’Tis the season to celebrate with friends and family, and to eat and drink plentifully—often too plentifully.
According to a recent post on The Daily Beast website by nutritionist Susan Roberts, an adult typically gains between five and eight pounds between Thanksgiving and New Year’s by consuming approximately 20,000 excess calories.
“Everyone is at risk for over-consumption at the holidays simply because it is expected as a part of any celebration,” said Jeffrey Wilbert, a nationally recognized diet psychologist who is director of the Counseling Center for Emotional Eating in Ohio. Holiday office parties and domestic gatherings revolve around food and drink.
We tend to overeat during the holidays because we often deprive ourselves of certain foods during the rest of the year, explained Carol Munter, co-director of the National Center for Overcoming Overeating in New York. “When something is off limits, we want it more,” she said. “If we furnish our houses with holiday food all year round, then it wouldn’t be so particularly enticing at the holidays.”
People often experience increased financial and emotional stress during the holidays, and turn to food for relief. Distinguishing between physiological hunger (eating for fuel) and emotional hunger (eating to quell anxiety) is the key to avoiding over-consumption.

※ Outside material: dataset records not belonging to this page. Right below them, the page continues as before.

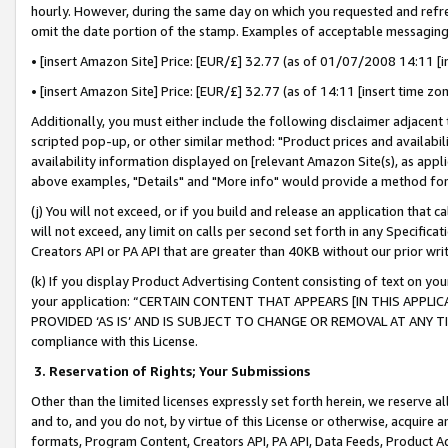
hourly. However, during the same day on which you requested and refre
omit the date portion of the stamp. Examples of acceptable messaging
• [insert Amazon Site] Price: [EUR/£] 32.77 (as of 01/07/2008 14:11 [in
• [insert Amazon Site] Price: [EUR/£] 32.77 (as of 14:11 [insert time zo
Additionally, you must either include the following disclaimer adjacent t
scripted pop-up, or other similar method: "Product prices and availabil
availability information displayed on [relevant Amazon Site(s), as appli
above examples, "Details" and "More info" would provide a method for 
(j) You will not exceed, or if you build and release an application that c
will not exceed, any limit on calls per second set forth in any Specifica
Creators API or PA API that are greater than 40KB without our prior wr
(k) If you display Product Advertising Content consisting of text on your
your application: “CERTAIN CONTENT THAT APPEARS [IN THIS APPLIC
PROVIDED ‘AS IS’ AND IS SUBJECT TO CHANGE OR REMOVAL AT ANY TIME.”
compliance with this License.
3.
Reservation of Rights; Your Submissions
Other than the limited licenses expressly set forth herein, we reserve all 
and to, and you do not, by virtue of this License or otherwise, acquire an
formats, Program Content, Creators API, PA API, Data Feeds, Product 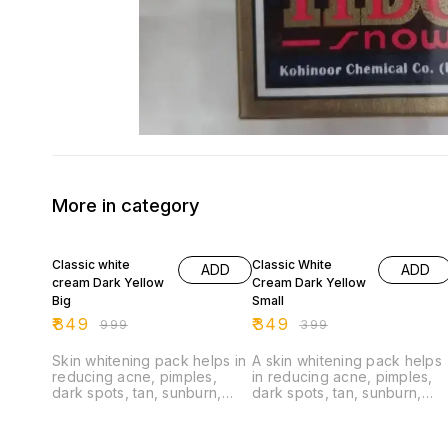
More in category
15% OFF
13% OFF
Classic white
Classic White
ADD
ADD
cream Dark Yellow
Cream Dark Yellow
Big
Small
₹
849
₹
349
₹
999
₹
399
Skin whitening pack helps in
A skin whitening pack helps
reducing acne, pimples,
in reducing acne, pimples,
dark spots, tan, sunburn,
dark spots, tan, sunburn,
pigmentation Classic White
pigmentation.
Cream is a face whitening
cream. Its purely ayurvedic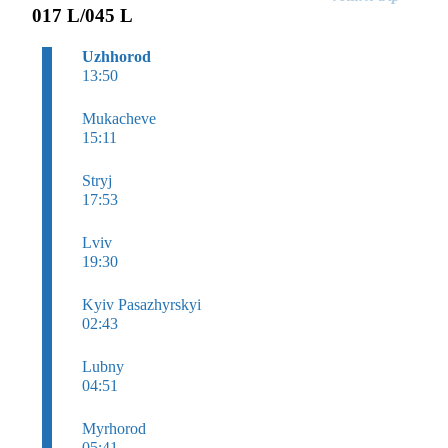
017 L/045 L
Uzhhorod
13:50
Mukacheve
15:11
Stryj
17:53
Lviv
19:30
Kyiv Pasazhyrskyi
02:43
Lubny
04:51
Myrhorod
05:41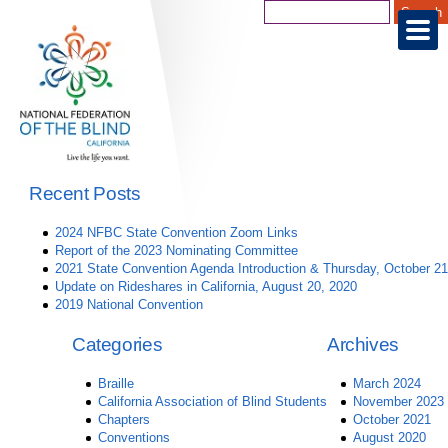
Recent Posts
2024 NFBC State Convention Zoom Links
Report of the 2023 Nominating Committee
2021 State Convention Agenda Introduction & Thursday, October 21
Update on Rideshares in California, August 20, 2020
2019 National Convention
Categories
Archives
Braille
March 2024
California Association of Blind Students
November 2023
Chapters
October 2021
Conventions
August 2020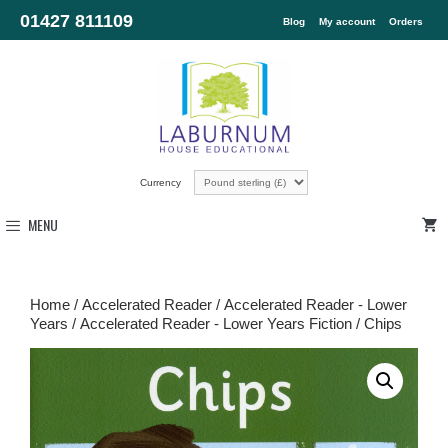
01427 811109
Blog
My account
Orders
Currency
MENU
Home
/
Accelerated Reader
/
Accelerated Reader - Lower
Years
/
Accelerated Reader - Lower Years Fiction
/ Chips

“Keep reminding yourself that you can find comfort and compassion within yourself, and that it really does not exist in the cookies,” Munter said.

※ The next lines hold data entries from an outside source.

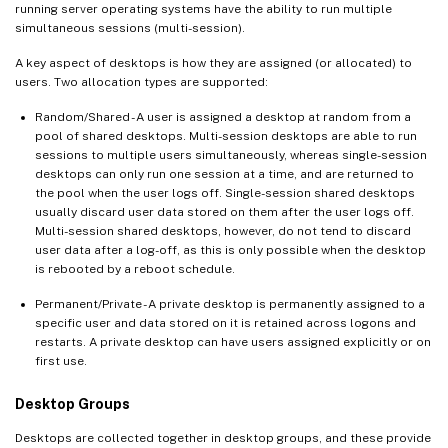
running server operating systems have the ability to run multiple
simultaneous sessions (multi-session).
A key aspect of desktops is how they are assigned (or allocated) to
users. Two allocation types are supported:
Random/Shared - A user is assigned a desktop at random from a
pool of shared desktops. Multi-session desktops are able to run
sessions to multiple users simultaneously, whereas single-session
desktops can only run one session at a time, and are returned to
the pool when the user logs off. Single-session shared desktops
usually discard user data stored on them after the user logs off.
Multi-session shared desktops, however, do not tend to discard
user data after a log-off, as this is only possible when the desktop
is rebooted by a reboot schedule.
Permanent/Private - A private desktop is permanently assigned to a
specific user and data stored on it is retained across logons and
restarts. A private desktop can have users assigned explicitly or on
first use.
Desktop Groups
Desktops are collected together in desktop groups, and these provide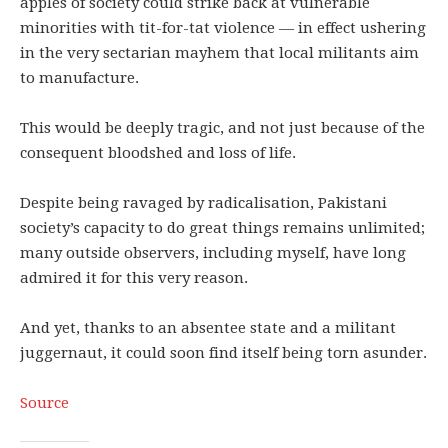
apples of society could strike back at vulnerable
minorities with tit-for-tat violence — in effect ushering
in the very sectarian mayhem that local militants aim
to manufacture.
This would be deeply tragic, and not just because of the
consequent bloodshed and loss of life.
Despite being ravaged by radicalisation, Pakistani
society’s capacity to do great things remains unlimited;
many outside observers, including myself, have long
admired it for this very reason.
And yet, thanks to an absentee state and a militant
juggernaut, it could soon find itself being torn asunder.
Source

At a Christmas, Hanukkah or Thanksgiving feast, it’s easy to overdose on refined carbohydrates that can leave one feeling unsatiated. A rise in one’s cortisol and insulin levels, caused by seasonal stress, can also bring on a craving for comfort food, said Jolene Harrison, a dietitian for Keri Glassman’s Nutritious Life in New York. To steer clear of the vicious carb-hunger cycle, she suggested making a balanced plate that consists of “mostly vegetables and lean proteins.”
Lisa Jubilee, co-owner of Living Proof Nutrition/Fitness, suggested shifting the focus of the holiday away from eating to other activities.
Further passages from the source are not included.